We end each school year with celebrating each child’s successes over the past year, both academic and non-academic. We like to have a little celebration ceremony, complete with trophies and ribbons for the children to cheer them on for the things they have done. Just recently, we finished our school year (a little late, yes, but we school year round, more on that elsewhere, I promise) so we had our ceremony. We picked up cake, ordered pizza and of course the requisite trophies and ribbons. Once everything had been arranged, family was invited to attend the festivities. The children put on their fancy clothes, which they like to do. They received ribbons for projects they have done throughout the year for book reports (they made dioramas, which I like to call, book-reports-in-a-box), poetry, science fair projects, painting/drawings, and 3d models.
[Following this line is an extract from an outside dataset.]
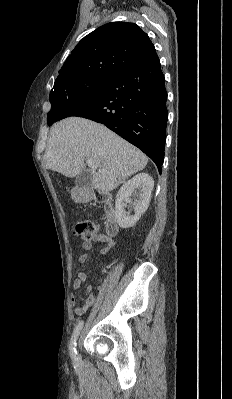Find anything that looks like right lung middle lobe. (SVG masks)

All of the above projects were loaded into a surveymonkey and the link was sent to friends and family to vote on to determine winners. Everything was kept anonymous, until after the results were collected. The kids participated in physical fitness events and were scored against other homeschool students for prizes (medals) and also competed against their siblings for bowling and fishing trophies. They also received some for their grades, but that’s not competition based as they can earn the same level as one another. Overall, everyone seemed to be thrilled with what they received.
At least at our house…
We woke up this morning and my Facebook feed was filled with gleeful pictures of friends’ children posing in their new clothes, some holding little chalkboard signs posting what grade level they were starting in school today. I told my son that one of his friends he used to attend public school with is starting third grade today. He smiled. He just finished third grade at home a couple of days ago. We homeschool year round. We have found that that is what works best for our family.
Even when I have tried to give my children breaks, they know they have new curriculum, shiny and new, waiting. They beg to be allowed on their computers. Their homeschool friends come over with homework and they ask to be allowed to join in. That’s what homeschoolers do. They school. Life is learning.
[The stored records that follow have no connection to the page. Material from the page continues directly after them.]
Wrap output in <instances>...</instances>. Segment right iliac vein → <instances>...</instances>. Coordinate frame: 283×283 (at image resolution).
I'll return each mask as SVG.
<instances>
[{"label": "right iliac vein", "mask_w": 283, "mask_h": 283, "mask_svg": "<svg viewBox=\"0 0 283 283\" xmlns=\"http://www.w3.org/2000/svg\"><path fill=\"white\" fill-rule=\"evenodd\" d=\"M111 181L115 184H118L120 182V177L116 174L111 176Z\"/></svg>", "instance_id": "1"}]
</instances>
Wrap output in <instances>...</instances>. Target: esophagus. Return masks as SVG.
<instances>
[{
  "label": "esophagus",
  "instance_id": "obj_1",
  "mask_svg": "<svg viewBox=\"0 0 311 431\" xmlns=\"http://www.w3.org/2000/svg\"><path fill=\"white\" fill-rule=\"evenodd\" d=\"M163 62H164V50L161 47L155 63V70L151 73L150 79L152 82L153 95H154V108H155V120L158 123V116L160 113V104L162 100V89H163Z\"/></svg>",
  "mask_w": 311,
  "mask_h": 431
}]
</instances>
My older son watched the pictures in my feed of kids going off to school and did a little happy dance. “And we’re on break mom.” He hasn’t touched his homework yet. He’s the oldest. He’ll likely milk his break the longest, but even he has been looking forward to getting to start his co-op classes and hanging out with other homeschool children. Just the other day he was complaining, “you mean I have to wait a whole 27 days before class, mom.” And we don’t even know what the classes are going to be yet!
In the meantime, I enjoy having my kids home. I enjoy having parks, stores, museums and all the others places we go pretty much kids free now that public schoolers have vacated them. Our summer break has begun.